This latest update in a series of gastronomic adventures includes: a group presentation, tongue dyeing, eating jelly beans, and a few drams of whisky.
On Monday, we had presentations for our group projects that involved the observation of a local food space and critical analysis of two of four themes (gender, ethnicity, tradition & authenticity, and class) we found present in the space.
My group (Team Ham and Cheese) presented Serrano & Manchego, a Spanish tapas bar, that we stumbled upon while looking at places in Leith, a quite ethnically diverse part of Edinburgh.
Other groups presented on Gorgie City Farm, Eusebi’s Deli in Glasgow, Leith Food Assembly and Cyrenians Farm (jointly), and Breadshare Bakery.
Tuesday, was all about taste. We first tasted jelly beans without two of our senses: vision and smell.
While learning about taste buds, we took a closer look at our own. With cotton swabs soaked with blue food coloring, we painted the first third of our tongues to see who had a higher concentration of fungiform papillae or in less science-y terms, who was a super taster (has a bunch of taste buds) and who was not.

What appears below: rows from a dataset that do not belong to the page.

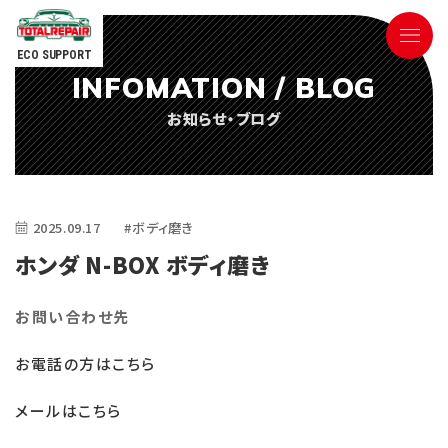
ECO SUPPORT
INFOMATION / BLOG
090-9498-3843
お知らせ・ブログ
Tel.
電話対応時間 ／ 9:00〜18:00
2025.09.17
#ボディ磨き
ホンダ N-BOX ボディ磨き
お問い合わせ先
ごあいさつ
お電話の方はこちら
サービス内容
メールはこちら
参考価格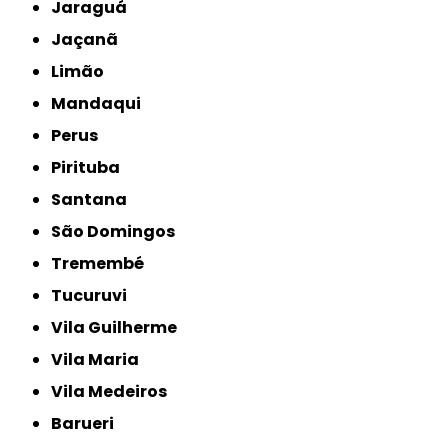
Jaraguá
Jaçanã
Limão
Mandaqui
Perus
Pirituba
Santana
São Domingos
Tremembé
Tucuruvi
Vila Guilherme
Vila Maria
Vila Medeiros
Barueri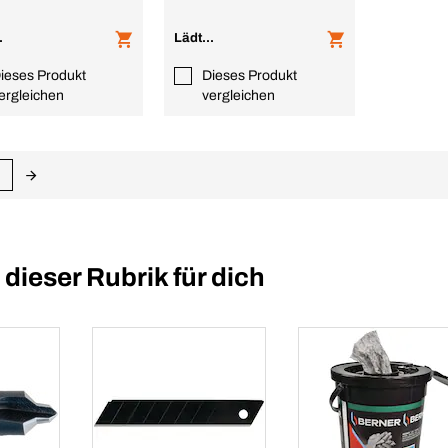
.
Lädt...
ieses Produkt
Dieses Produkt
ergleichen
vergleichen
ieser Rubrik für dich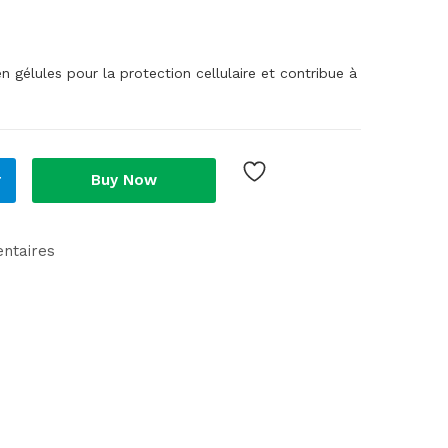
élules pour la protection cellulaire et contribue à
r
Buy Now
ntaires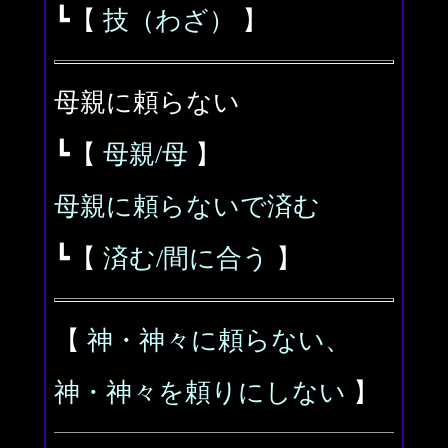
┗【
技（わざ）
】
母親に頼らない
┗【
母親/母
】
母親に頼らないで済む
┗【
済む/間に合う
】
【
神・神々に頼らない、
神・神々を頼りにしない
】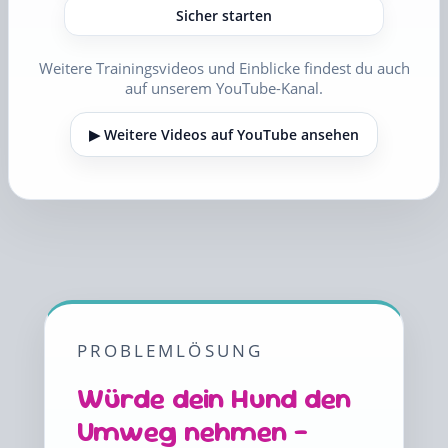
Sicher starten
Weitere Trainingsvideos und Einblicke findest du auch
auf unserem YouTube-Kanal.
▶ Weitere Videos auf YouTube ansehen
PROBLEMLÖSUNG
Würde dein Hund den
Umweg nehmen –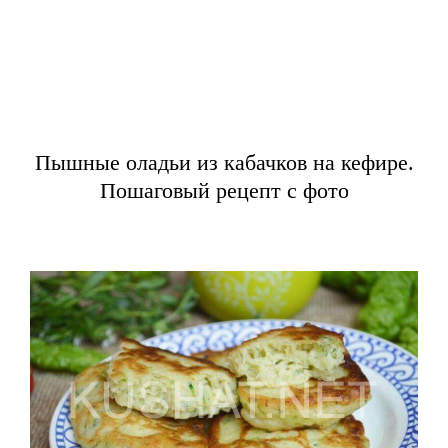
Пышные оладьи из кабачков на кефире.
Пошаговый рецепт с фото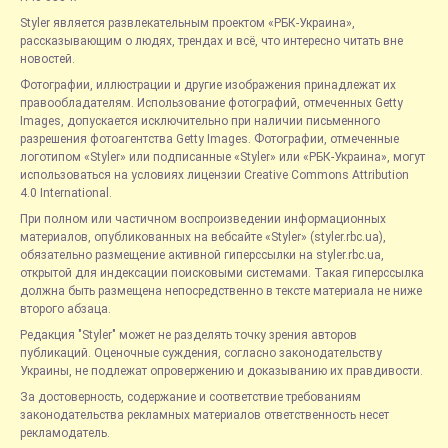
Styler является развлекательным проектом «РБК-Украина»,
рассказывающим о людях, трендах и всё, что интересно читать вне
новостей.
Фотографии, иллюстрации и другие изображения принадлежат их
правообладателям. Использование фотографий, отмеченных Getty
Images, допускается исключительно при наличии письменного
разрешения фотоагентства Getty Images. Фотографии, отмеченные
логотипом «Styler» или подписанные «Styler» или «РБК-Украина», могут
использоваться на условиях лицензии Creative Commons Attribution
4.0 International.
При полном или частичном воспроизведении информационных
материалов, опубликованных на вебсайте «Styler» (styler.rbc.ua),
обязательно размещение активной гиперссылки на styler.rbc.ua,
открытой для индексации поисковыми системами. Такая гиперссылка
должна быть размещена непосредственно в тексте материала не ниже
второго абзаца.
Редакция "Styler" может не разделять точку зрения авторов
публикаций. Оценочные суждения, согласно законодательству
Украины, не подлежат опровержению и доказыванию их правдивости.
За достоверность, содержание и соответствие требованиям
законодательства рекламных материалов ответственность несет
рекламодатель.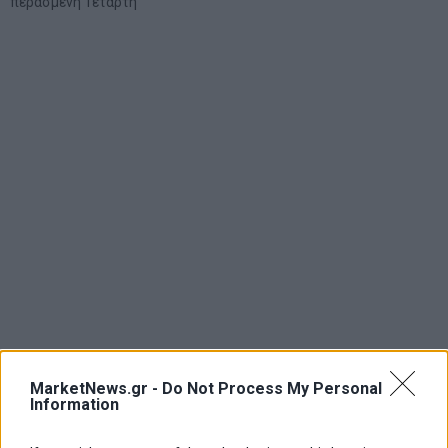
περασμένη Τετάρτη
MarketNews.gr -
Do Not Process My Personal
Information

On Thursday, my friend Hannah (also in the course) and I went to The Black Cat Pub in Edinburgh to do some homework for our whisky class on Monday. One of the barmen kindly helped us in selecting whiskies from each of the four whisky making regions in Scotland. The four we chose were:
Lowland – Glenkinche
A light, easy drinking whisky perfect for novice drinkers like myself.
Speyside –The Balvenie
Aged in traditional oak whisky casks and finished in sherry casks, this honey and vanilla scented single malt was a treat.
Highland –The Dalmore
Aged in American bourbon casks and sherry casks, this sweet caramel scented whisky was lovely as well.
After trying this whisky, I now fully understand what “It’ll put some hair on your chest” means. This super peaty malt tasted like a campfire in my mouth. It’s definitely an acquired taste.